## Problem to solve
Copy every line in the listing that contains "lifestyle".

## Data provided
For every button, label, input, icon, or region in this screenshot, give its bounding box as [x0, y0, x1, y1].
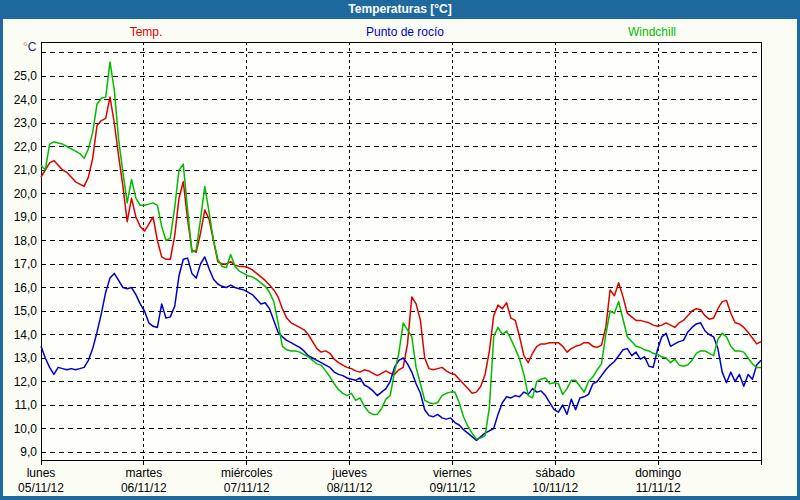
chart-panel: Temp. Punto de rocío Windchill °C 25,024…	[3, 19, 797, 496]
day-date-label: 10/11/12	[532, 481, 578, 495]
day-name-label: lunes	[27, 466, 56, 480]
day-name-label: jueves	[331, 466, 367, 480]
y-axis-tick-label: 14,0	[14, 328, 38, 342]
app-window: Temperaturas [°C] Temp. Punto de rocío W…	[0, 0, 800, 500]
y-axis-tick-label: 25,0	[14, 69, 38, 83]
y-axis-tick-label: 13,0	[14, 351, 38, 365]
day-date-label: 08/11/12	[327, 481, 373, 495]
y-axis-tick-label: 23,0	[14, 116, 38, 130]
y-axis-tick-label: 15,0	[14, 304, 38, 318]
day-date-label: 05/11/12	[18, 481, 64, 495]
day-name-label: miércoles	[221, 466, 272, 480]
day-name-label: martes	[126, 466, 163, 480]
y-axis-tick-label: 21,0	[14, 163, 38, 177]
y-axis-tick-label: 24,0	[14, 93, 38, 107]
y-axis-tick-label: 11,0	[15, 398, 38, 412]
y-axis-tick-label: 16,0	[14, 281, 38, 295]
plot-background	[41, 42, 761, 460]
y-axis-tick-label: 9,0	[20, 445, 37, 459]
y-axis-tick-label: 19,0	[14, 210, 38, 224]
title-bar: Temperaturas [°C]	[0, 0, 800, 19]
temperature-chart: 25,024,023,022,021,020,019,018,017,016,0…	[3, 19, 797, 496]
y-axis-tick-label: 22,0	[14, 140, 38, 154]
day-date-label: 11/11/12	[636, 481, 681, 495]
window-title: Temperaturas [°C]	[348, 2, 451, 16]
y-axis-tick-label: 12,0	[14, 375, 38, 389]
y-axis-tick-label: 20,0	[14, 187, 38, 201]
y-axis-tick-label: 17,0	[14, 257, 38, 271]
day-name-label: viernes	[433, 466, 472, 480]
day-date-label: 09/11/12	[430, 481, 476, 495]
y-axis-tick-label: 18,0	[14, 234, 38, 248]
day-date-label: 06/11/12	[121, 481, 167, 495]
day-name-label: domingo	[635, 466, 681, 480]
day-date-label: 07/11/12	[224, 481, 270, 495]
day-name-label: sábado	[536, 466, 576, 480]
y-axis-tick-label: 10,0	[14, 422, 38, 436]
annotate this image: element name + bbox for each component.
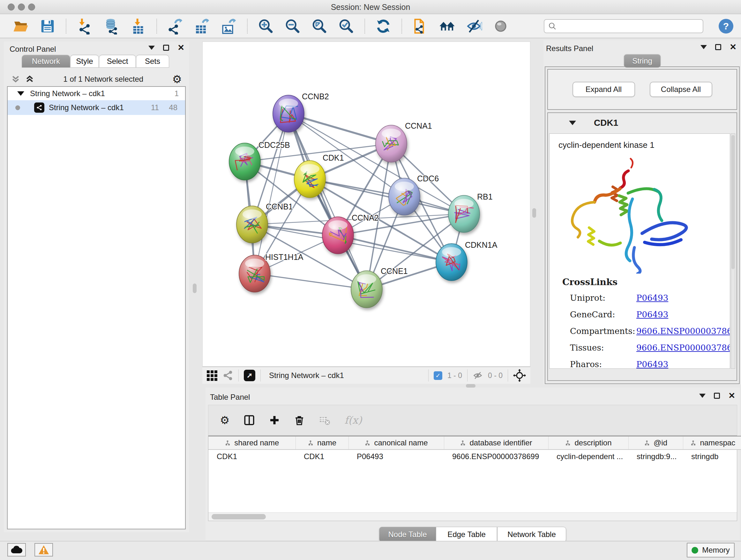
table-cell[interactable]: cyclin-dependent ... [548, 449, 628, 463]
tab-network-table[interactable]: Network Table [497, 527, 566, 542]
column-header-canonical-name[interactable]: canonical name [348, 436, 444, 449]
control-panel-close-icon[interactable]: ✕ [178, 45, 185, 51]
table-cell[interactable]: P06493 [348, 449, 444, 463]
crosslink-label: Tissues: [562, 343, 636, 353]
memory-button[interactable]: Memory [687, 543, 735, 557]
clone-network-button[interactable] [412, 17, 429, 35]
import-network-from-database-button[interactable] [103, 17, 120, 35]
add-column-icon[interactable] [269, 415, 280, 426]
results-panel-menu-icon[interactable] [700, 45, 707, 49]
export-network-button[interactable] [166, 17, 184, 35]
zoom-fit-button[interactable] [311, 17, 328, 35]
node-CCNB1[interactable] [237, 206, 268, 243]
table-cell[interactable]: stringdb:9... [628, 449, 683, 463]
network-options-gear-icon[interactable]: ⚙ [172, 74, 182, 84]
node-CDC6[interactable] [389, 178, 420, 215]
column-header-shared-name[interactable]: shared name [208, 436, 295, 449]
grid-view-icon[interactable] [207, 370, 217, 381]
collapse-all-button[interactable]: Collapse All [650, 82, 712, 97]
show-columns-icon[interactable] [244, 415, 255, 426]
crosslink-value-link[interactable]: P06493 [636, 310, 668, 319]
search-input[interactable] [559, 20, 699, 32]
save-session-button[interactable] [39, 17, 56, 35]
node-CCNA2[interactable] [322, 217, 354, 254]
warnings-button[interactable] [35, 543, 53, 557]
node-CDC25B[interactable] [229, 143, 260, 180]
right-splitter-handle[interactable] [532, 208, 536, 218]
results-scrollbar[interactable] [731, 133, 735, 369]
delete-column-icon[interactable] [294, 415, 305, 426]
zoom-out-button[interactable] [284, 17, 301, 35]
crosslink-value-link[interactable]: P06493 [636, 360, 668, 369]
expand-all-icon[interactable] [11, 74, 20, 84]
expand-all-button[interactable]: Expand All [572, 82, 635, 97]
collapse-all-icon[interactable] [25, 74, 35, 84]
import-table-button[interactable] [130, 17, 147, 35]
cdk1-caret-icon[interactable] [569, 121, 576, 125]
node-CCNA1[interactable] [376, 125, 407, 162]
table-panel-float-icon[interactable] [714, 393, 720, 399]
network-collection-row[interactable]: String Network – cdk1 1 [8, 87, 185, 100]
tab-string[interactable]: String [623, 54, 661, 68]
table-row[interactable]: CDK1CDK1P064939606.ENSP00000378699cyclin… [208, 449, 741, 463]
open-session-button[interactable] [12, 17, 29, 35]
column-header-name[interactable]: name [295, 436, 348, 449]
tab-network[interactable]: Network [22, 55, 70, 68]
tab-select[interactable]: Select [99, 55, 136, 68]
column-header-namespac[interactable]: namespac [683, 436, 741, 449]
left-splitter-handle[interactable] [193, 284, 197, 293]
results-panel-float-icon[interactable] [715, 44, 721, 50]
share-view-icon[interactable] [222, 370, 233, 381]
table-cell[interactable]: CDK1 [295, 449, 348, 463]
string-network-graph[interactable]: CCNB2CCNA1CDC25BCDK1CDC6RB1CCNB1CCNA2CDK… [203, 42, 531, 367]
bottom-splitter-handle[interactable] [466, 384, 475, 388]
zoom-selected-button[interactable] [338, 17, 355, 35]
crosslink-value-link[interactable]: 9606.ENSP00000378699 [636, 343, 730, 353]
help-button[interactable]: ? [719, 19, 733, 34]
control-panel-menu-icon[interactable] [148, 46, 155, 50]
edge-CCNB2-HIST1H1A[interactable] [255, 114, 288, 273]
tab-edge-table[interactable]: Edge Table [436, 527, 497, 542]
table-panel-menu-icon[interactable] [699, 394, 705, 398]
node-CDKN1A[interactable] [436, 244, 467, 281]
collection-caret-icon[interactable] [17, 91, 24, 96]
export-image-button[interactable] [220, 17, 238, 35]
export-table-button[interactable] [193, 17, 211, 35]
network-row[interactable]: String Network – cdk1 11 48 [8, 100, 185, 115]
node-CCNB2[interactable] [273, 95, 304, 132]
home-button[interactable] [439, 17, 456, 35]
show-panel-button[interactable] [492, 17, 509, 35]
control-panel-float-icon[interactable] [163, 45, 169, 51]
edge-CCNB2-CCNE1[interactable] [288, 114, 367, 289]
results-panel-close-icon[interactable]: ✕ [730, 44, 737, 50]
column-header-database-identifier[interactable]: database identifier [444, 436, 548, 449]
cloud-button[interactable] [7, 543, 26, 557]
crosslink-value-link[interactable]: 9606.ENSP00000378699 [636, 326, 730, 336]
tab-node-table[interactable]: Node Table [379, 527, 436, 542]
edge-HIST1H1A-CCNE1[interactable] [255, 273, 367, 289]
zoom-in-button[interactable] [257, 17, 274, 35]
import-network-button[interactable] [76, 17, 93, 35]
table-horizontal-scrollbar[interactable] [208, 512, 737, 521]
node-RB1[interactable] [448, 195, 480, 233]
selected-checkbox-icon[interactable]: ✓ [434, 371, 442, 380]
table-options-gear-icon[interactable]: ⚙ [220, 415, 229, 426]
network-status-dot [15, 105, 20, 110]
column-header-description[interactable]: description [548, 436, 628, 449]
tab-style[interactable]: Style [70, 55, 99, 68]
table-cell[interactable]: 9606.ENSP00000378699 [444, 449, 548, 463]
tab-sets[interactable]: Sets [136, 55, 169, 68]
birdseye-crosshair-icon[interactable] [513, 369, 526, 382]
column-header--id[interactable]: @id [628, 436, 683, 449]
refresh-button[interactable] [375, 17, 392, 35]
table-cell[interactable]: stringdb [683, 449, 741, 463]
node-CDK1[interactable] [294, 161, 326, 198]
open-in-window-icon[interactable]: ➚ [244, 370, 255, 381]
table-cell[interactable]: CDK1 [208, 449, 295, 463]
cdk1-section-header[interactable]: CDK1 [548, 113, 737, 133]
crosslink-value-link[interactable]: P06493 [636, 293, 668, 303]
network-canvas[interactable]: CCNB2CCNA1CDC25BCDK1CDC6RB1CCNB1CCNA2CDK… [202, 42, 530, 367]
node-CCNE1[interactable] [351, 271, 382, 308]
hide-panel-button[interactable] [465, 17, 482, 35]
table-panel-close-icon[interactable]: ✕ [728, 393, 735, 399]
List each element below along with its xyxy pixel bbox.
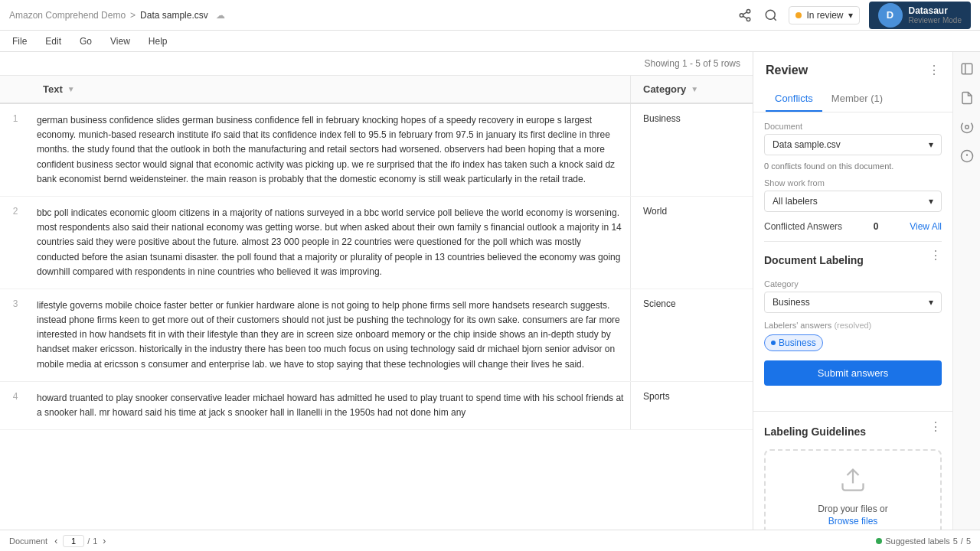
- review-header: Review ⋮ Conflicts Member (1): [753, 52, 952, 112]
- status-badge[interactable]: In review ▾: [789, 6, 859, 24]
- share-icon[interactable]: [737, 7, 753, 24]
- drop-text: Drop your files or: [781, 504, 925, 514]
- vert-icon-2[interactable]: [958, 89, 976, 107]
- conflicted-answers-row: Conflicted Answers 0 View All: [764, 221, 942, 232]
- doc-labeling-more-icon[interactable]: ⋮: [929, 248, 942, 262]
- menu-view[interactable]: View: [107, 33, 133, 50]
- svg-point-2: [747, 18, 751, 21]
- document-label: Document: [764, 122, 942, 131]
- resolved-text: (resolved): [834, 321, 871, 330]
- page-nav: ‹ / 1 ›: [52, 535, 108, 547]
- answer-badge-dot: [771, 341, 776, 345]
- conflicted-count: 0: [874, 221, 879, 232]
- page-input[interactable]: [63, 535, 84, 547]
- tab-conflicts[interactable]: Conflicts: [766, 86, 822, 112]
- guidelines-more-icon[interactable]: ⋮: [929, 419, 942, 434]
- user-role: Reviewer Mode: [909, 16, 962, 24]
- col-text-sort-icon: ▼: [67, 85, 75, 93]
- answer-badge: Business: [764, 334, 823, 351]
- vert-icons: [952, 52, 980, 551]
- show-work-label: Show work from: [764, 178, 942, 187]
- table-row[interactable]: 4 howard truanted to play snooker conser…: [0, 382, 753, 430]
- prev-page-button[interactable]: ‹: [52, 535, 60, 547]
- divider: [764, 241, 942, 242]
- main-layout: Showing 1 - 5 of 5 rows Text ▼ Category …: [0, 52, 980, 551]
- labelers-value: All labelers: [773, 196, 818, 207]
- doc-labeling-title: Document Labeling: [764, 254, 864, 266]
- view-all-link[interactable]: View All: [910, 221, 942, 232]
- col-text-label: Text: [43, 83, 63, 95]
- breadcrumb: Amazon Comprehend Demo > Data sample.csv…: [9, 10, 730, 21]
- col-category-header[interactable]: Category ▼: [630, 76, 753, 103]
- row-1-num: 1: [0, 104, 31, 196]
- submit-answers-button[interactable]: Submit answers: [764, 360, 942, 386]
- labelers-answers-label: Labelers' answers (resolved): [764, 321, 942, 330]
- showing-text: Showing 1 - 5 of 5 rows: [645, 58, 740, 69]
- menu-file[interactable]: File: [9, 33, 30, 50]
- menu-edit[interactable]: Edit: [42, 33, 64, 50]
- guidelines-title: Labeling Guidelines: [764, 425, 866, 438]
- vert-icon-3[interactable]: [958, 118, 976, 136]
- menu-help[interactable]: Help: [145, 33, 171, 50]
- col-text-header[interactable]: Text ▼: [31, 76, 630, 103]
- row-2-text: bbc poll indicates economic gloom citize…: [31, 197, 630, 289]
- svg-rect-8: [962, 64, 972, 74]
- category-chevron: ▾: [929, 297, 933, 308]
- bottom-bar: Document ‹ / 1 › Suggested labels 5 / 5: [0, 530, 980, 551]
- user-section[interactable]: D Datasaur Reviewer Mode: [869, 2, 971, 29]
- breadcrumb-root[interactable]: Amazon Comprehend Demo: [9, 10, 126, 21]
- conflicts-found-text: 0 conflicts found on this document.: [764, 161, 942, 171]
- browse-files-link[interactable]: Browse files: [828, 516, 878, 527]
- menu-bar: File Edit Go View Help: [0, 31, 980, 52]
- svg-line-6: [774, 18, 776, 20]
- table-row[interactable]: 2 bbc poll indicates economic gloom citi…: [0, 197, 753, 289]
- table-panel: Showing 1 - 5 of 5 rows Text ▼ Category …: [0, 52, 753, 551]
- menu-go[interactable]: Go: [77, 33, 95, 50]
- tab-member[interactable]: Member (1): [822, 86, 892, 112]
- suggested-labels-text: Suggested labels: [885, 536, 949, 546]
- suggested-sep: /: [961, 536, 963, 546]
- document-value: Data sample.csv: [773, 139, 841, 150]
- right-panel: Review ⋮ Conflicts Member (1) Document D…: [753, 52, 952, 551]
- col-header-row: Text ▼ Category ▼: [0, 76, 753, 104]
- doc-select-chevron: ▾: [929, 139, 933, 150]
- status-label: In review: [806, 10, 843, 21]
- bottom-doc: Document ‹ / 1 ›: [9, 535, 108, 547]
- labelers-chevron: ▾: [929, 196, 933, 207]
- row-4-num: 4: [0, 382, 31, 429]
- avatar: D: [878, 3, 903, 28]
- bottom-suggested: Suggested labels 5 / 5: [876, 536, 971, 546]
- svg-point-10: [965, 126, 969, 129]
- svg-point-0: [747, 9, 751, 13]
- col-category-sort-icon: ▼: [691, 85, 698, 93]
- table-row[interactable]: 1 german business confidence slides germ…: [0, 104, 753, 197]
- row-3-text: lifestyle governs mobile choice faster b…: [31, 289, 630, 381]
- vert-icon-4[interactable]: [958, 147, 976, 165]
- vert-icon-1[interactable]: [958, 60, 976, 78]
- row-4-category: Sports: [630, 382, 753, 429]
- category-select[interactable]: Business ▾: [764, 292, 942, 313]
- total-labels: 5: [966, 536, 971, 546]
- guidelines-header: Labeling Guidelines ⋮: [764, 419, 942, 443]
- labelers-select[interactable]: All labelers ▾: [764, 191, 942, 212]
- svg-point-1: [740, 13, 744, 17]
- category-label: Category: [764, 279, 942, 289]
- doc-labeling-header: Document Labeling ⋮: [764, 248, 942, 272]
- next-page-button[interactable]: ›: [100, 535, 108, 547]
- conflicted-answers-label: Conflicted Answers: [764, 221, 842, 232]
- status-chevron: ▾: [848, 10, 853, 21]
- table-container: Text ▼ Category ▼ 1 german business conf…: [0, 76, 753, 430]
- document-select[interactable]: Data sample.csv ▾: [764, 134, 942, 155]
- breadcrumb-file[interactable]: Data sample.csv: [140, 10, 208, 21]
- search-icon[interactable]: [763, 7, 779, 24]
- row-1-text: german business confidence slides german…: [31, 104, 630, 196]
- review-more-icon[interactable]: ⋮: [928, 63, 940, 77]
- row-3-category: Science: [630, 289, 753, 381]
- row-2-num: 2: [0, 197, 31, 289]
- table-showing: Showing 1 - 5 of 5 rows: [0, 52, 753, 76]
- table-row[interactable]: 3 lifestyle governs mobile choice faster…: [0, 289, 753, 382]
- user-info: Datasaur Reviewer Mode: [909, 5, 962, 24]
- upload-icon: [781, 466, 925, 499]
- top-bar: Amazon Comprehend Demo > Data sample.csv…: [0, 0, 980, 31]
- answer-badge-label: Business: [779, 337, 816, 348]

## Exercise output
- row-3-text: lifestyle governs mobile choice faster b…: [31, 289, 630, 381]
- table-row[interactable]: 3 lifestyle governs mobile choice faster…: [0, 289, 753, 382]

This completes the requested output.